EU Enlargement in the Western Balkans Poses a Challenge to Parliaments

Austrian Parliament, 9 October 2018

Panel discussion on the Parliamentary Dimension of the EU Presidency

When it comes to bringing the countries of the Western Balkans closer to the European Union, it is incumbent on the national parliaments and the EU Parliament to contribute to the process. This was the tenor that emerged today during a panel discussion in the Austrian Parliament, in which Christian Danielsson, Director-General for Neighbourhood Policy and Enlargement Negotiations at the European Commission; Liliana Tanguy, Member of the French National Assembly; Michael Gahler, Member of the European Parliament and Oliver Jens Schmitt, Professor of Southeast European History at the University of Vienna, discussed the role of parliaments in the enlargement process. There was agreement on the ongoing need for action in the region, but also on the obligation of the parliaments of the EU Member States to support the candidate countries in their accession bids.

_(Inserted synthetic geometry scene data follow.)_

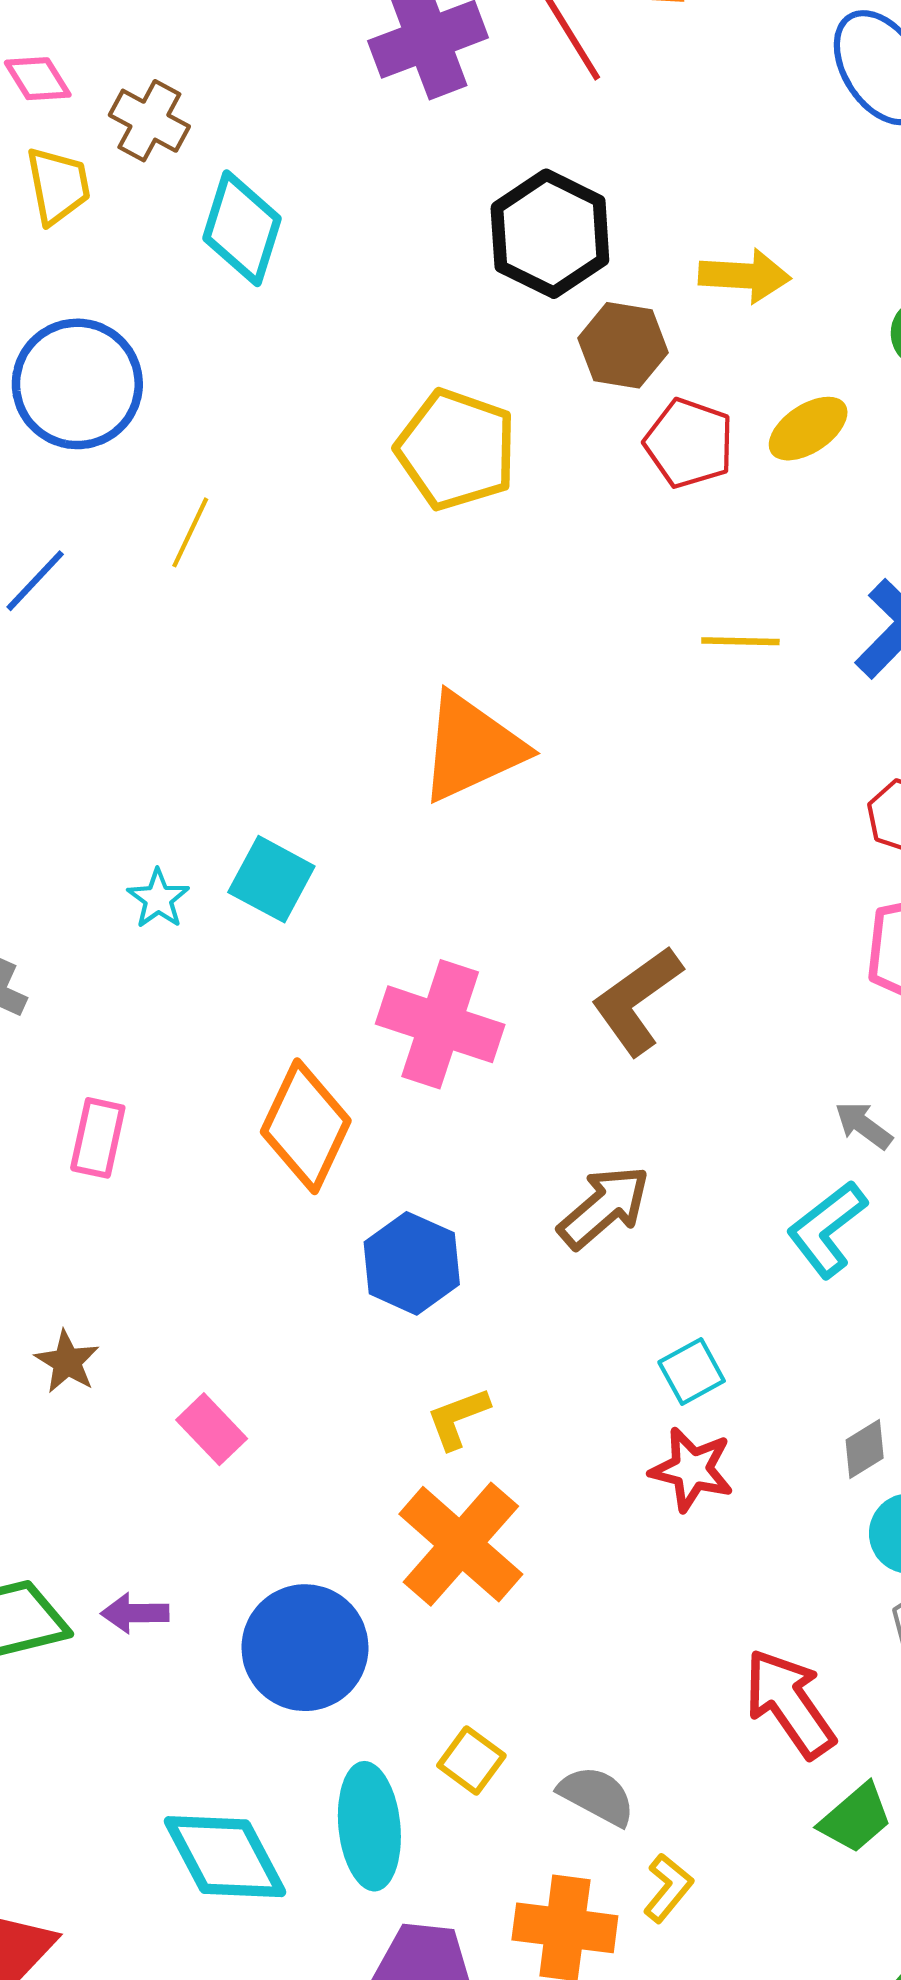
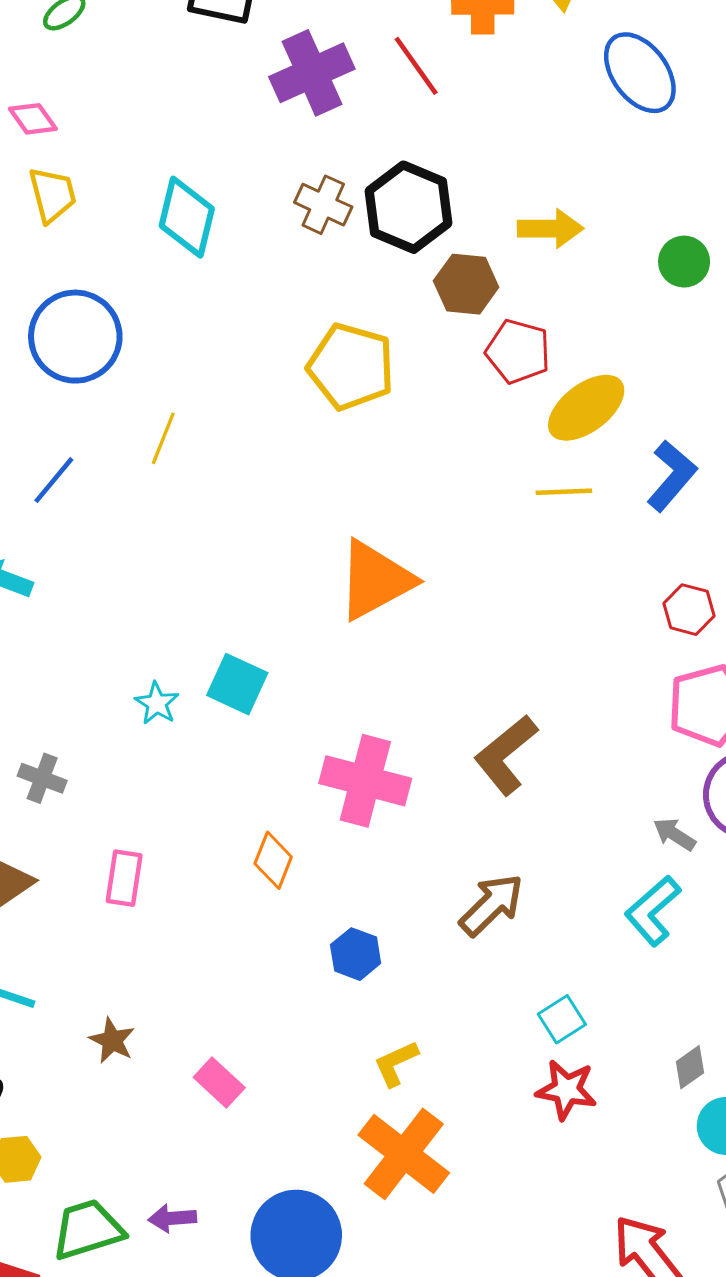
brown cross: (149, 121) -> (323, 205), moved
yellow ellipse: (808, 429) -> (586, 408), moved, size x1.4
orange diamond: (306, 1126) -> (273, 860), size x0.6
blue hexagon: (412, 1263) -> (356, 954), size x0.7

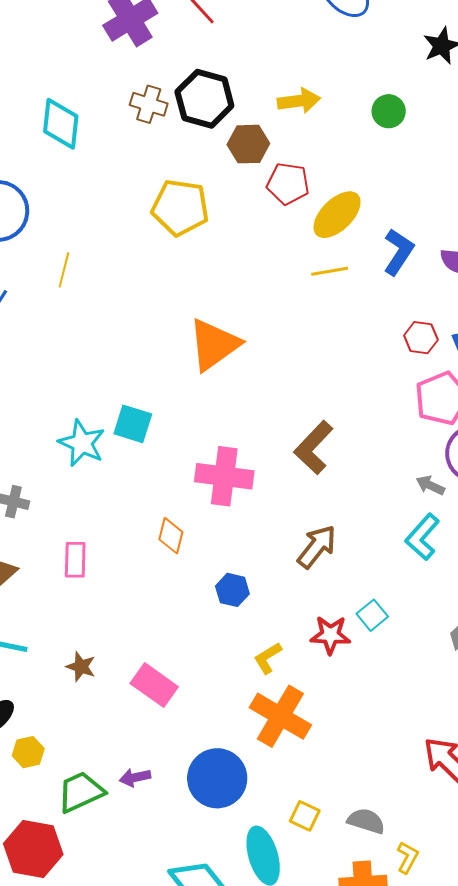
cyan star: (157, 703) -> (82, 443), size x1.6
pink rectangle: (219, 1083) -> (154, 685), size x1.4
red star: (566, 1090) -> (330, 635), moved

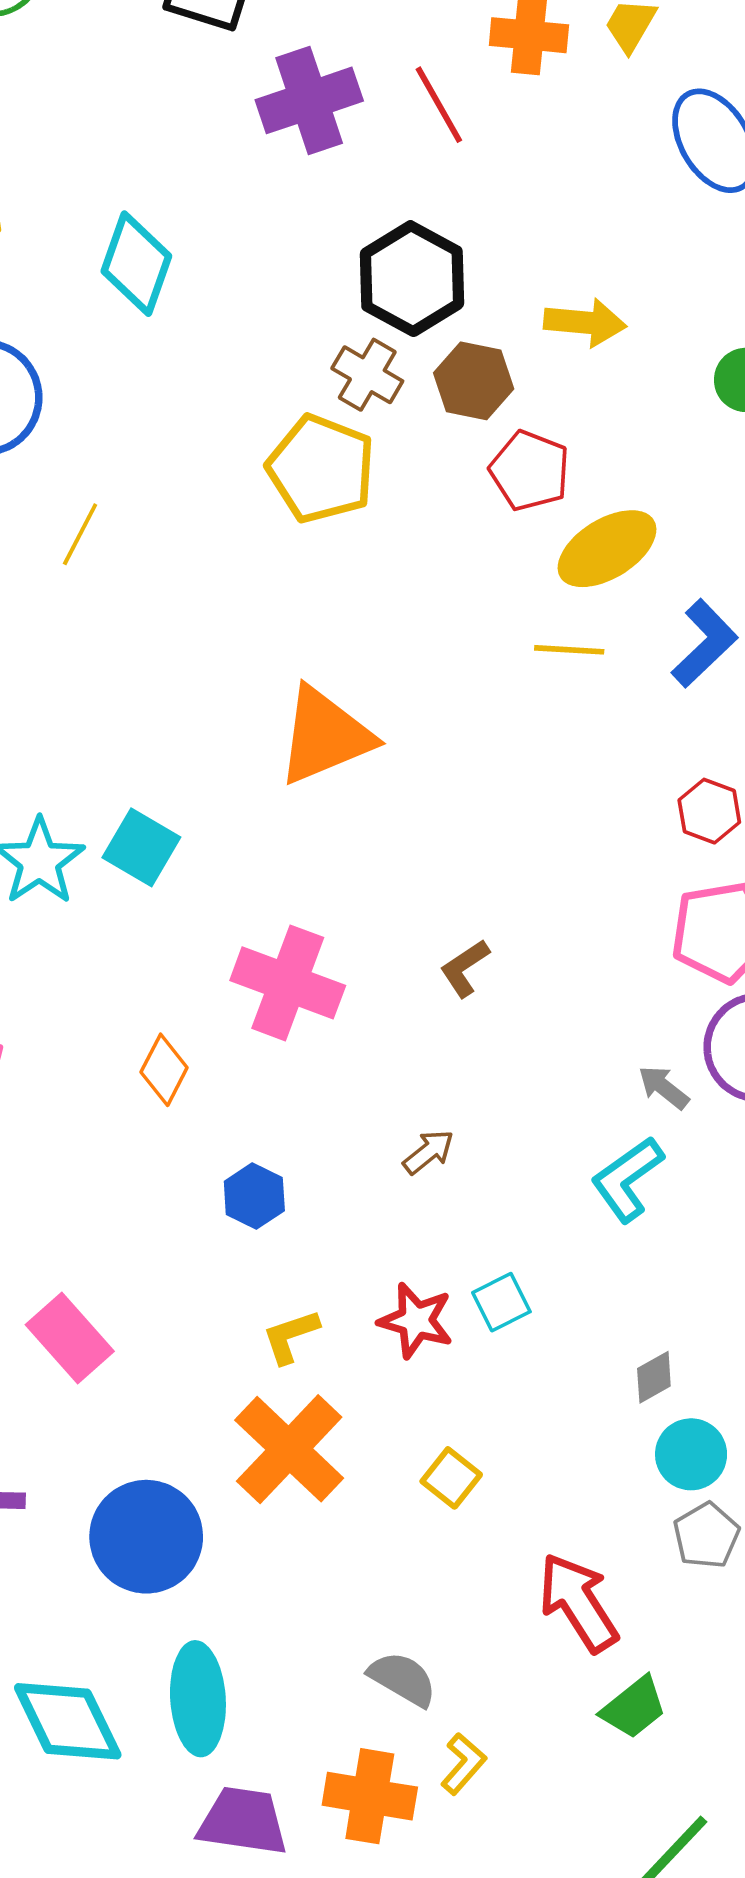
brown cross: (149, 104) -> (367, 375), moved
brown L-shape: (314, 448) -> (465, 968), size x0.6
brown arrow: (317, 547) -> (428, 1152), size x0.6
yellow square: (305, 816) -> (451, 1478), moved

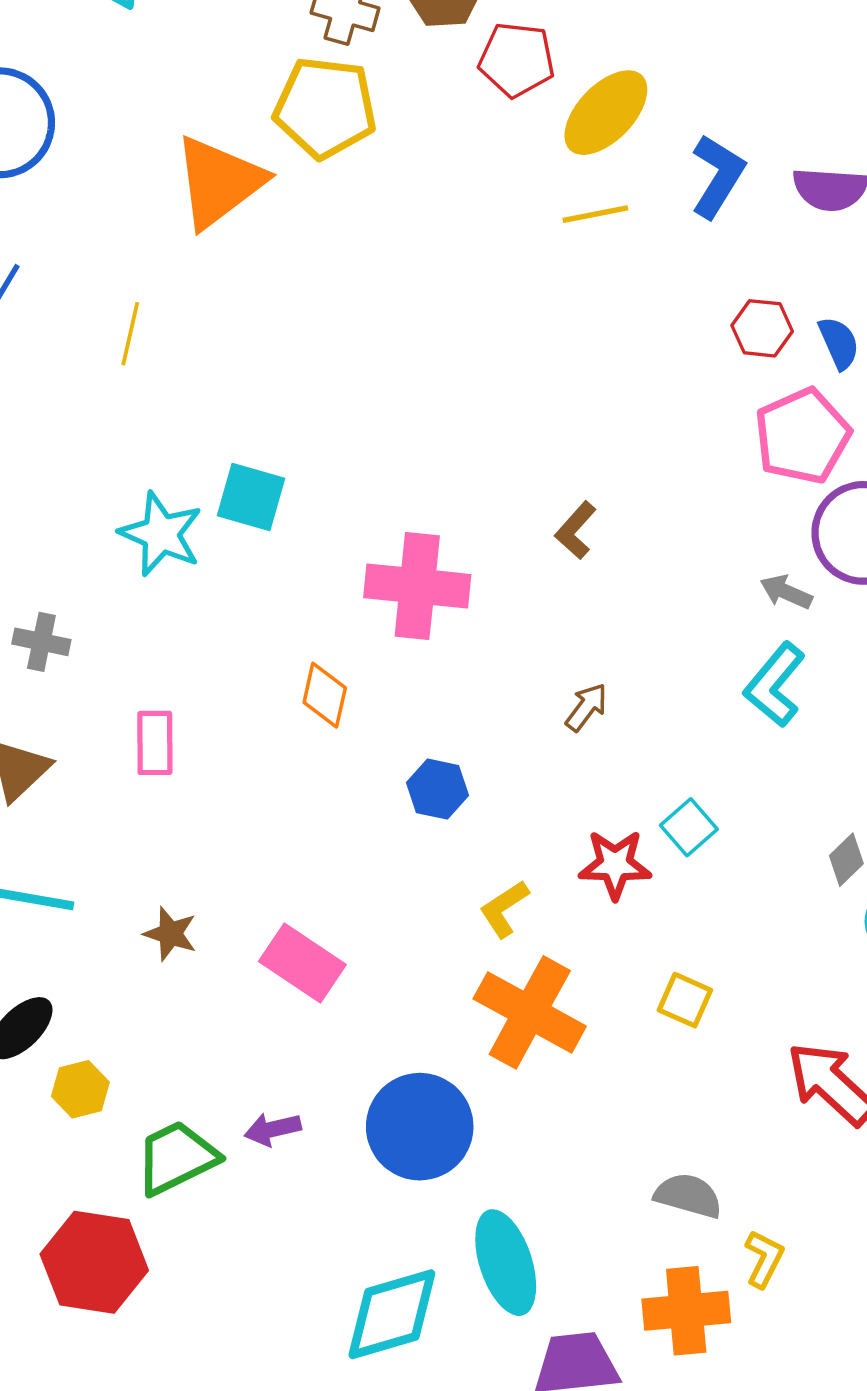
yellow line: (80, 534) -> (130, 334), moved
orange triangle: (325, 736) -> (219, 182), moved
cyan diamond: (68, 1721) -> (392, 1314), turned -66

Christian Danielsson sees historical window of opportunity

Christian Danielsson spoke of a historic window of opportunity that should now be seized, especially as there is now a new momentum for reform in the Western Balkans and the door to Europe is open. However, it is clear that a great deal remains to be done, especially with regard to the rule of law, economic reforms, good governance and reconciliation among the individual countries. Here, Mr. Danielsson also sees national parliaments playing a central role, but at the same time he pointed out that parliamentarianism in the Western Balkans still needed to progress considerably. For example, the political parties must attain both more maturity and the insight that reforms must be tackled by both the governing parties and the opposition. Mr. Danielsson said that is incumbent on the parliaments in the EU Member States to contribute their knowledge, experience and initiative.

Tanguy: Parliaments must support candidate countries on their path to Brussels

Liliana Tanguy, herself born in Macedonia, underlined the role of the national parliaments and said that as parliamentarians it was a matter of supporting the countries in their rapprochement to the EU. Ms. Tanguy emphasised the need for parliamentary democracy and informal contacts and exchanges in particular. The Western Balkan countries lack the tradition of democratic discourse, which is why local mentalities must evolve further toward peaceful coexistence, she said. Valuable input could also come from emigrants who live in EU states and are entitled to vote in their countries of origin. In France the government is not opposed to enlargement, Ms. Tanguy affirmed. The prerequisite, however, must be achieving progress and meeting the accession criteria, such as the rule of law or freedom of the press.

Gahler: Accession cannot be attained by running out the clock, but by meeting the criteria

MEP Michael Gahler asserted as an undisputable fact that the EU represents a great challenge to parliaments. He also said that the European Parliament should help shape the direction of the Western Balkans. In the region, however, a paradigm shift is needed, since most parties are not based on a set platform, but merely form around a party leader. This makes it more difficult for parliaments to control the government, he analysed, stating that the accession of the individual states should be linked to their fulfilment of the criteria and not to dates and timelines, as has happened in the past. MEP Gahler spoke with particular emphasis about Macedonia and stressed that the name dispute with Greece must not result in the Macedonian accession bid’s failure. Mr. Gahler called on the parliament in Skopje to accept the compromise and not to once again pass up this unique opportunity for a whole generation.

Schmitt dampens optimistic accession expectations

Oliver Jens Schmitt described the countries of the Western Balkans as “transterritorial societies”, especially since many voters live outside of national borders. A phenomenon that characterises the region is that civil society has not been transposed into party-political structures, so that elections mean that the movements on which the enlargement process should actually be based regularly fizzle out. The EU can exercise its leverage here, he said, as the aim is to draw on the experience of previous enlargement rounds to support the accession candidates. Mr. Schmitt warned against exaggerated optimism related to specific accession dates. Turbo-charged development cannot realistically be expected. Attaining the status of an associated member in ten years’ time would constitute a great success, he said.